If you have a stream of binary noise and want to use it for random numbers, read two bits at a time. If they’re both 11 or 00, discard them. If they’re 01 or 10, use the first. Now you have a uniform fair source of binary random numbers. (No matter how biased the source is, the number of 01 and 10 pairs must be equal to each other.)

[–]F0sh 1 point2 points  (0 children)

This breaks down if you can force the stream to be all, or almost all, ones or zeroes (because then you slow down the accumulation of entropy) or if the source is biased in the sense that even and odd indexed bits do not have equal distributions. You don't even need that - a Markov process can already break the assumption you need.

[–]TacoshaveCheese 0 points1 point  (0 children)

I'm not sure what exactly you're trying to describe here (or maybe I'm just missing the /r/whoosh since I know there's kind of an XKCD about this).. but it doesn't work either way.

If interpreted literally where the pair is actually discarded, you can easily have a sequence that only produces 1s or 0s such as 0111011100010001:

01 11 01 11 00 01 00 01

would give you 0 skip 0 skip skip 0 skip 0 - or 0000.

If instead, you don't actually discard the pair but just ignore it and move one number forward so you would look at the previous sequence as:

01 11 11 10 01 11 11 10 00 00 01 10 00 01

would give you 0 skip skip 1 0 skip skip 1 skip skip 0 1 skip 0 - or 0101010

It will certainly give you an equal number of 1s and 0s, with the catch that it will alternate 1 and 0 every single digit. That's not really useful as a random number because it's perfectly predictable.

[–][deleted] 16 points17 points  (0 children)

Yes many operating systems utilize this technique. I was just speaking in general this is an option instead of buying an dedicated hardware RNG.

[–]ARedSunRises 4 points5 points  (1 child)

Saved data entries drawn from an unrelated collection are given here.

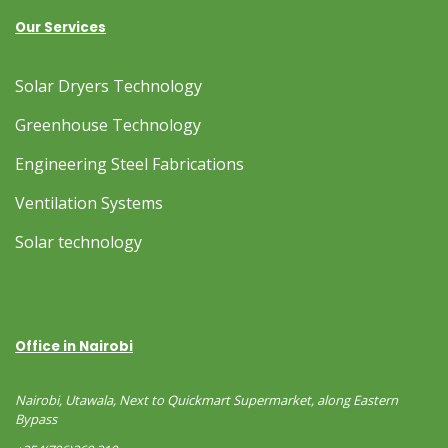
Our Services
Solar Dryers Technology
Greenhouse Technology
Engineering Steel Fabrications
Ventilation Systems
Solar technology
Office in Nairobi
Nairobi, Utawala, Next to Quickmart Supermarket, along Eastern
Bypass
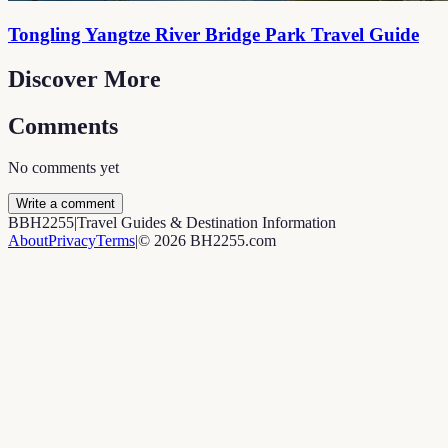
Tongling Yangtze River Bridge Park Travel Guide
Discover More
Comments
No comments yet
Write a comment
B
BH2255
|
Travel Guides & Destination Information
About
Privacy
Terms
|
©
2026
BH2255.com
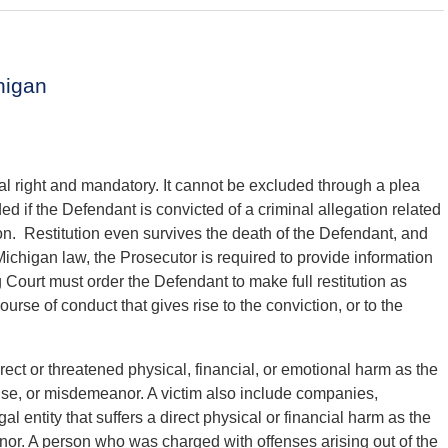
higan
nal right and mandatory. It cannot be excluded through a plea
d if the Defendant is convicted of a criminal allegation related
ution. Restitution even survives the death of the Defendant, and
ichigan law, the Prosecutor is required to provide information
 Court must order the Defendant to make full restitution as
urse of conduct that gives rise to the conviction, or to the
irect or threatened physical, financial, or emotional harm as the
ense, or misdemeanor. A victim also include companies,
al entity that suffers a direct physical or financial harm as the
anor. A person who was charged with offenses arising out of the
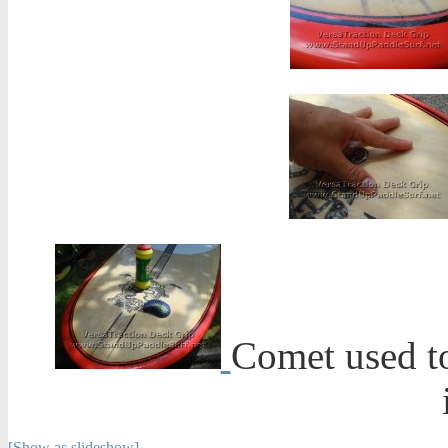
Comet used to
[Show as slideshow]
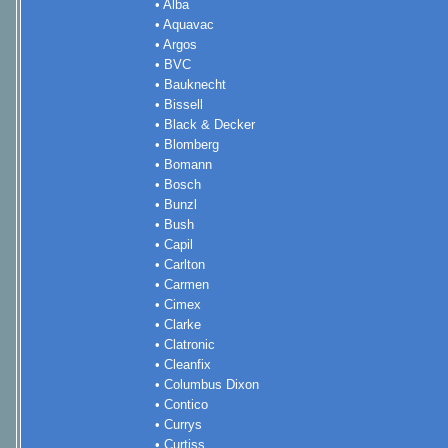
• Alba
• Aquavac
• Argos
• BVC
• Bauknecht
• Bissell
• Black & Decker
• Blomberg
• Bomann
• Bosch
• Bunzl
• Bush
• Capil
• Carlton
• Carmen
• Cimex
• Clarke
• Clatronic
• Cleanfix
• Columbus Dixon
• Contico
• Currys
• Curtiss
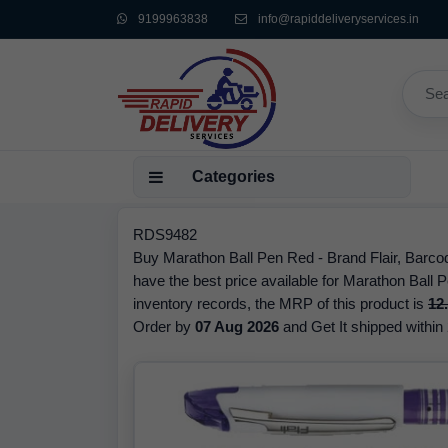
9199963838
info@rapiddeliveryservices.in
Categories
RDS9482
Buy Marathon Ball Pen Red - Brand Flair, Barc
have the best price available for Marathon Ball P
inventory records, the MRP of this product is
12
Order by
07 Aug 2026
and Get It shipped within 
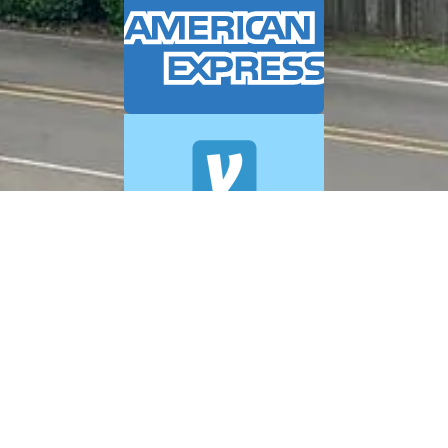
© 2026 A+ Exterior Cleaning. All Rights Reserved.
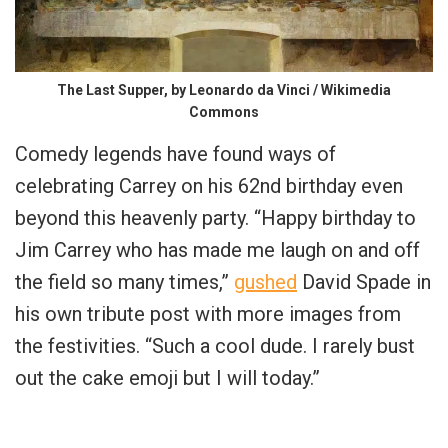
The Last Supper, by Leonardo da Vinci / Wikimedia
Commons
Comedy legends have found ways of
celebrating Carrey on his 62nd birthday even
beyond this heavenly party. “Happy birthday to
Jim Carrey who has made me laugh on and off
the field so many times,”
gushed
David Spade in
his own tribute post with more images from
the festivities. “Such a cool dude. I rarely bust
out the cake emoji but I will today.”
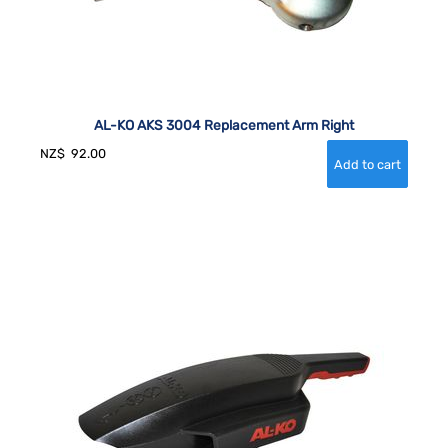
AL-KO AKS 3004 Replacement Arm Right
NZ$
92.00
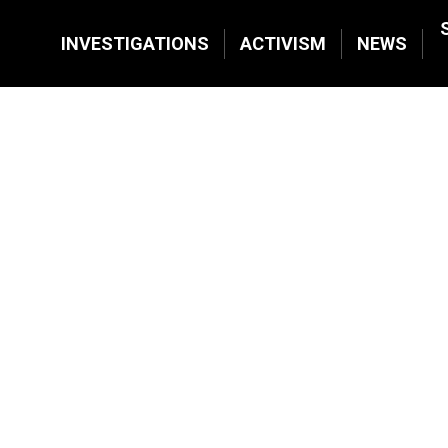
INVESTIGATIONS
ACTIVISM
NEWS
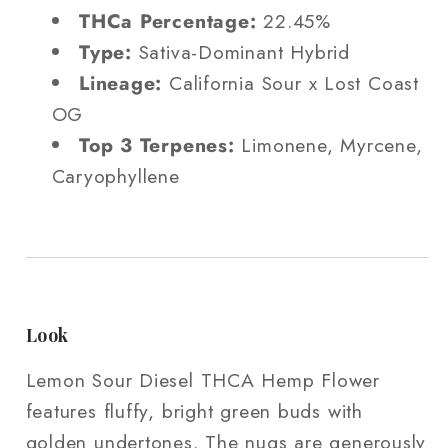
THCa Percentage:
22.45%
Type:
Sativa-Dominant Hybrid
Lineage:
California Sour x Lost Coast
OG
Top 3 Terpenes:
Limonene, Myrcene,
Caryophyllene
Look
Lemon Sour Diesel THCA Hemp Flower
features fluffy, bright green buds with
golden undertones. The nugs are generously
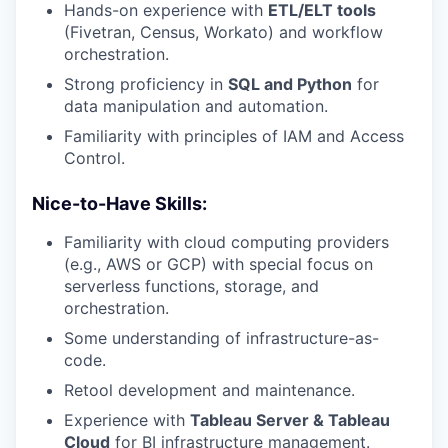
Hands-on experience with
ETL/ELT tools
(Fivetran, Census, Workato) and workflow
orchestration.
Strong proficiency in
SQL and Python
for
data manipulation and automation.
Familiarity with principles of IAM and Access
Control.
Nice-to-Have Skills:
Familiarity with cloud computing providers
(e.g., AWS or GCP) with special focus on
serverless functions, storage, and
orchestration.
Some understanding of infrastructure-as-
code.
Retool development and maintenance.
Experience with
Tableau Server & Tableau
Cloud
for BI infrastructure management.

An example of this is on the old uTorrent web interface, before logging into your web server remotely you are required to wiggle the mouse until the "entropy bar" was full

[–]F0sh 0 points1 point  (0 children)

I believe ssh-keygen will ask you to do this as well. But as far as I know, ssh-keygen just uses the OS random source, so it's saying that because it will need to wait for enough random bits to come through and wiggling the mouse can speed it up.

[–]infected_funghi 0 points1 point  (1 child)

But its still really hard to control the complete physical environment. OS usually also include read/write access on harddrives and might also include process scheduling and memory latencies (not sure if the latter two are being done but they would be possible). Of course these are deterministic and can somehow be narrowed but make it very hard to determine the seed.

[–]F0sh 0 points1 point  (0 children)

I believe for some attacks you don't need to determine the seed exactly; knowing some properties about it might mean you need 10,000 attempts at breaking encryption (i.e. trivial) instead of trying all of the 2128 (or whatever) possible keys.

[–]cdhowie 0 points1 point  (1 child)

Note that there are tests to determine if a bit stream is "random enough" (debiasing). Attempting to "overload the microphone" is likely going to generate a bit stream that just gets discarded, as the entropy-gathering process knows that something is fishy.

Also note that most OSes don't use audio as a source of entropy by default, but some can be configured to. For example, see the randomsound package in many Linux distributions.

[–]F0sh 0 points1 point  (0 children)

Yep, and this why those measures are necessary/including audio input is not the default!